Zen, the art of motorcycle maintenance, and pedagogy

Robert M. Pirsig’s Zen and the Art of Motorcycle Maintenance is concerned with quality, and the prose wrings out two different forces. The first is the ‘romantic’ view, which appreciates the aesthetics of objects such as motorcycles, but doesn’t much care for dissecting the motorcycle to learn how it runs or how to maintain it. The ‘classical’ approach is interested in how the motorcycle works and the critical thinking necessary to keep it working. Classical finds quality in the understanding of the ins-and-outs of a well-running machine, while the romantic finds it in the image of a person riding the motorcycle on a lonely highway.

Teachers experience this dichotomy on a daily basis. Teach grammar, and the students can quickly lose the beauty of how words, phrases, and clauses combine to make beautiful thoughts. Focus primarily on poetry or literature, and students fail to appreciate the craftsmanship necessary to construct a piece of literature. This is true in every subject. Math can be astounding, but there’s a lot of studying and practice needed for students to appreciate the wonders of math. The same for science, languages, woodshop… the list goes on.

The struggle is: Do you teach students what they need to know with the foresight that a classical approach will blossom into a romantic awareness? Or do you teach the romantic viewpoint with the intention of delving into specifics–and in the case of a mortocycle, mechanics–and hope that a love of the idea of the subject evolves into a fascination with the parts that make it operate?

Pedagogy falls into this dichotomy as well. Some teachers want students to have a classical approach to the subject. This is the educator who would rather focus on grammar than read To Kill a Mockingbird. The romantic teacher focuses primarily on To Kill a Mockingbird, with the intent the literature will lead to an appreciation and understanding of grammar.
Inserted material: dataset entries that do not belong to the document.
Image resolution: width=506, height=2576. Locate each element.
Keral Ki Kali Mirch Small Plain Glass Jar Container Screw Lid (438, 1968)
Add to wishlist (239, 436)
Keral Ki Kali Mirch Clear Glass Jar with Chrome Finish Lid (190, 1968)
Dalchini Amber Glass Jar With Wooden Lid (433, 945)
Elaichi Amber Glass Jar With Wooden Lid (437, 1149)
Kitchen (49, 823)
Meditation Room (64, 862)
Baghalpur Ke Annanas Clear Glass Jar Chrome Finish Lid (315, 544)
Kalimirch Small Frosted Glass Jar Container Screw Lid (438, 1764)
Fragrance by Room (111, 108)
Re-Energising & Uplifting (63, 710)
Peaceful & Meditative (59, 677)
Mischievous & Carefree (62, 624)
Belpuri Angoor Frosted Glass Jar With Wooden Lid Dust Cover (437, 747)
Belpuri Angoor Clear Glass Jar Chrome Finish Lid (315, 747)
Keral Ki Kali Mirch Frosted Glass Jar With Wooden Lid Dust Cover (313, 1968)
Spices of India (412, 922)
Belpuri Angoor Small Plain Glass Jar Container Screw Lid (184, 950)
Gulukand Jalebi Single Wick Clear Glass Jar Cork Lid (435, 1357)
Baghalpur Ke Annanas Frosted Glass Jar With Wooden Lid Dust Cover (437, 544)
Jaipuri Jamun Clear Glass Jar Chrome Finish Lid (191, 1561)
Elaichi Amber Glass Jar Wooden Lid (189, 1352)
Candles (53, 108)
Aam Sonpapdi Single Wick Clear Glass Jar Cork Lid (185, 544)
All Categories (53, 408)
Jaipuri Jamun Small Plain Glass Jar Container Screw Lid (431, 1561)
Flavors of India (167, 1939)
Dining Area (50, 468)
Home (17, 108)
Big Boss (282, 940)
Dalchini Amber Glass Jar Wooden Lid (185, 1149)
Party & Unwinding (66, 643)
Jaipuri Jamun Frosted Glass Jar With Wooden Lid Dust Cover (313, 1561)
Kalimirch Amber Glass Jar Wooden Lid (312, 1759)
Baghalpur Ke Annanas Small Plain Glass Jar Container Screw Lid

Of course, there are some classical teachers who care nothing for developing the romantic mindset and vice versa. The resolution comes through blending the two approaches. The rub is this is easier said than done. Experience is important and so is a love for not just the subject, but the idea of the subject. If you’re teaching how to maintain a motorcycle, you need a love of the romantic notion of riding as well as a lucid understanding concerning how the parts create the whole.

Teaching is complicated, there’s no doubt about it. Zen and the Art of Motorcycle Maintenance offers an important perspective for leading students toward a craft they will understand and enjoy.